- The best performing precious metal for the week was platinum, up 1.53%.
- Platinum rose above $1,300 an ounce for the first time in six years on bets that a recovery in industrial demand and stricter emissions rules will tighten supply. The precious metal is up 21% so far in 2021. After years of surpluses of platinum, COVID-19 shutdowns in South Africa saw the deficit widen to 400,000 ounces last year.
- Barrick Gold, the most profitable major gold miner, reported a sixth straight quarter of earnings outperformance after boosting production and reducing costs in the fourth quarter. Barrick met its full-year guidance and achieved a 3.8% drop in costs, with all-in-sustaining costs of $929 an ounce. Newmont, the world’s largest gold producer, also posted strong fourth quarter earnings with revenue up 14% to 3.38 billion. Bullion averaged $1,876 an ounce in the last quarter, reports Bloomberg, helping miners stay profitable.
Weaknesses
- The worst performing precious metal for the week was gold, down 2.39%. Gold fell to the lowest in more than two months on Tuesday due to a stronger dollar and better-than-expected economic data and fell to a 7-month low later in the week. Bullion has had its worst start to a year in 30 years, down already 6% year-to-date. Gold is also suffering from a rally in Treasury yields.
- BlackRock Inc.’s $17 billion iShares Silver Trust, which garnered the attention of Reddit investors, saw a near-record outflow of $712 million in the past week, after absorbing $1.5 billion the prior week in its biggest-ever inflow. The prospectus for the physically-backed-by-silver fund has been updated to warn that the fund’s authorized participants may be unable to acquire enough of the metal. As a result, the trust “may suspend or restrict the issuance” of baskets of shares, according to Bloomberg.
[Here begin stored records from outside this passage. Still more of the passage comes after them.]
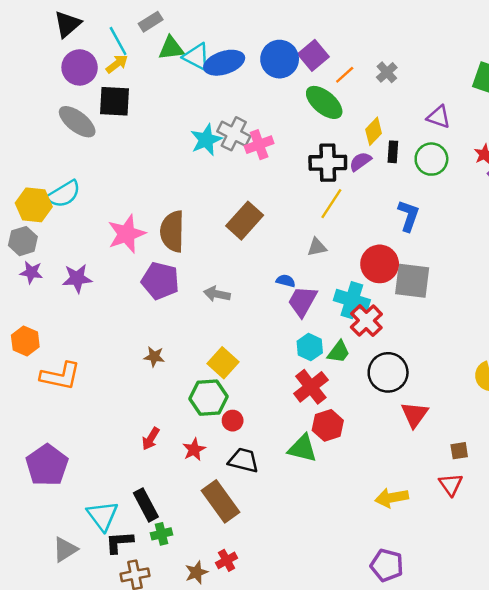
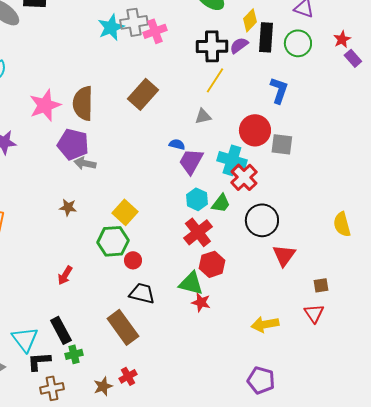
gray cross: (234, 134) -> (134, 22), turned -36
black rectangle: (393, 152) -> (266, 37), size x1.6
gray square: (412, 281) -> (282, 144), size x0.7
gray arrow: (217, 294) -> (85, 163), moved
red star: (194, 450) -> (201, 302), moved, turned -30

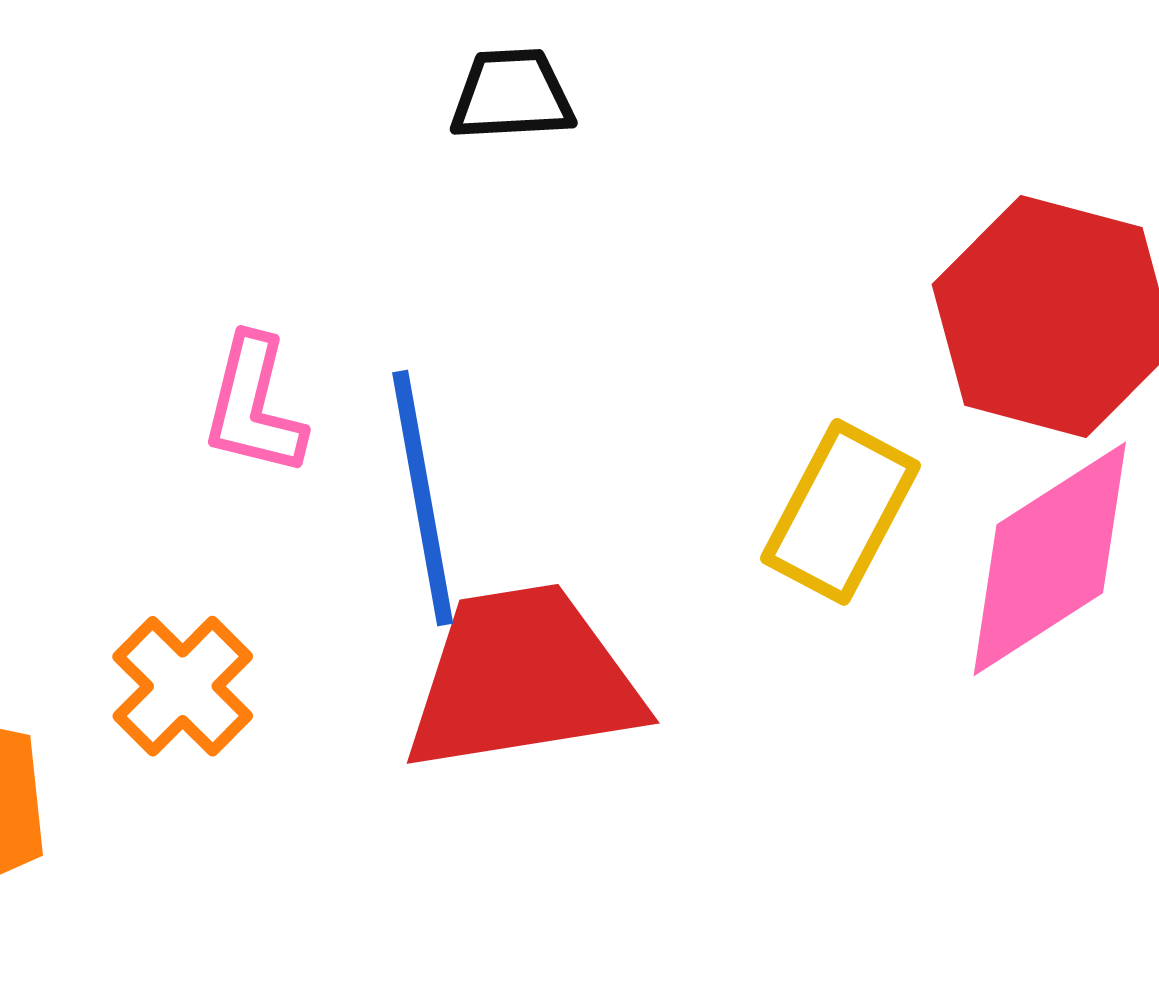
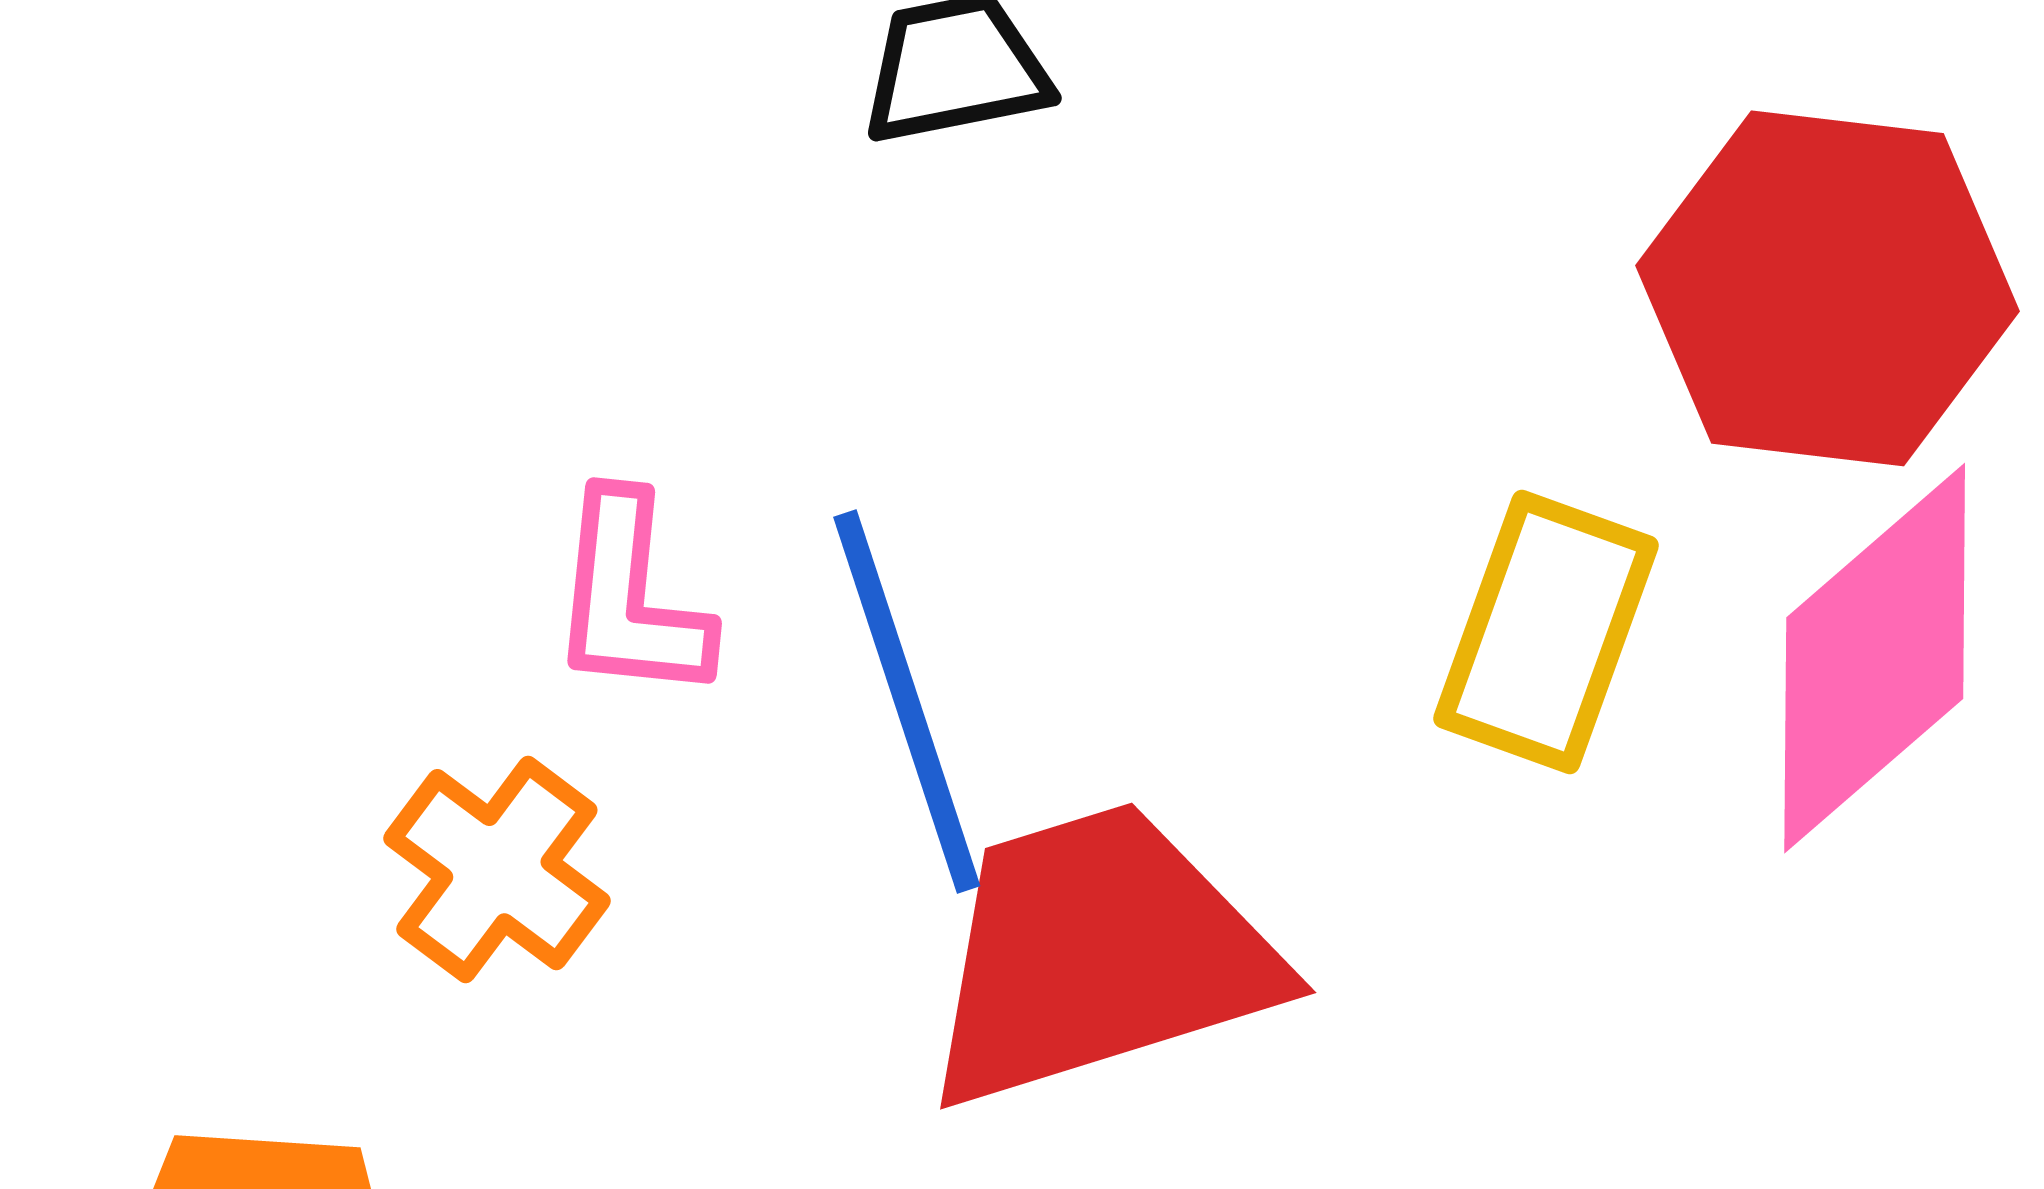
orange cross: (183, 686) -> (497, 870), moved

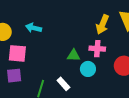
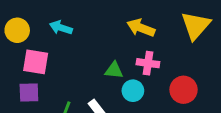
yellow arrow: (102, 24) -> (141, 28), moved, turned 84

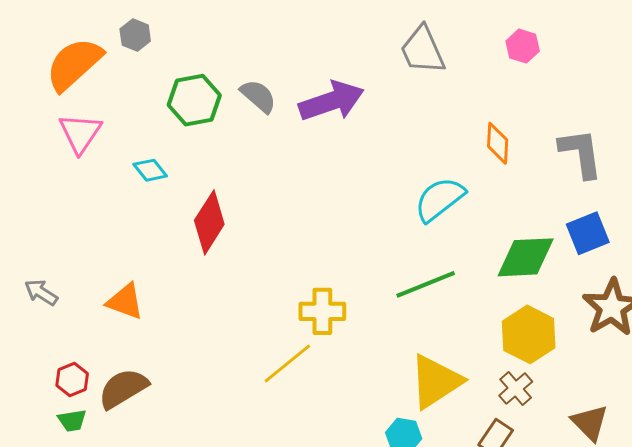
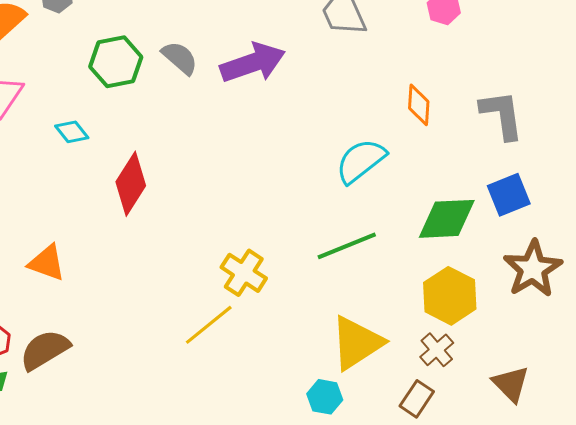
yellow cross: (322, 311) -> (244, 273), turned 33

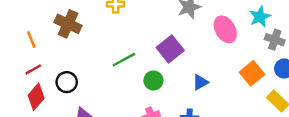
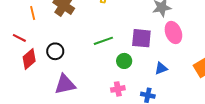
pink ellipse: (225, 29) -> (173, 33), moved
purple square: (170, 49) -> (141, 38), turned 35
red line: (33, 69) -> (19, 38), moved, turned 48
- Six people were killed in a fire at a gold mine in China’s eastern province of Shandong. The province will conduct safety checks of all underground non-coal mines and stop production at facilities until they are inspected reports Bloomberg.
Opportunities
- The platinum-group metals market could remain “balanced to tight” through 2026, even as battery-powered electric vehicles penetration rates grow at 13% by 2025, Morgan Stanley analysts including Christopher Nicholson say in note. Platinum, palladium and rhodium may swing to a surplus from 2027 to mid-2040s on strong demand for green energy technology. There’s also potential for fuel-cell electric vehicles to obtain “technological dominance” in heavy-duty vehicles and a portion of light commercial vehicles may push platinum demand to 4.5 million to 11.5 million ounces by 2050.
- AKH Gold, backed by one of Egypt’s richest men Naguib Sawiris, signed four contracts to explore in nine blocks of Egypt’s gold-rich eastern desert. Bloomberg reports the deals were among 10 contracts signed by the oil ministry this week. Last year the country introduced new regulations that boosted investor interest by limiting levies and removing the requirement that miners form joint ventures with the government.
- Exploration company Midas Gold Corp has been renamed Perpetua Resources Corp and debuted on the Nasdaq Thursday. The Idaho-based company aims to restore an abandoned mine in the state to produce both gold and the only mined source of antimony in the U.S.
Threats
- DoubleLine Capital chief Jeffrey Gundlach has changed his mind on gold and considers Bitcoin a better trade after the crypto crossed above $52,000 this week. Gundlach tweeted he’d been a long-term gold bull and U.S. dollar bear but has turned neutral on both. Bitcoin may well be “the stimulus asset,” he said, a reference to the cryptocurrency’s rally amid pandemic-induced stimulus. As seen in the chart below, Bitcoin continues to rise while gold loses steam.
- Gold’s recent decline could post challenges for miners to keep investor interest. Despite just reporting strong earnings, Newmont is down 5.5% this year while Barrick is down 10%. Lower gold prices create pressure for miners to keep up profits and dividend payments.
- Warren Buffett’s Berkshire Hathaway has exited gold entirely, less than a year after moving into the space. According to the latest filings, Berkshire sold its Barrick Gold shares entirely in the fourth quarter after purchasing 21 million shares in the second quarter of 2020.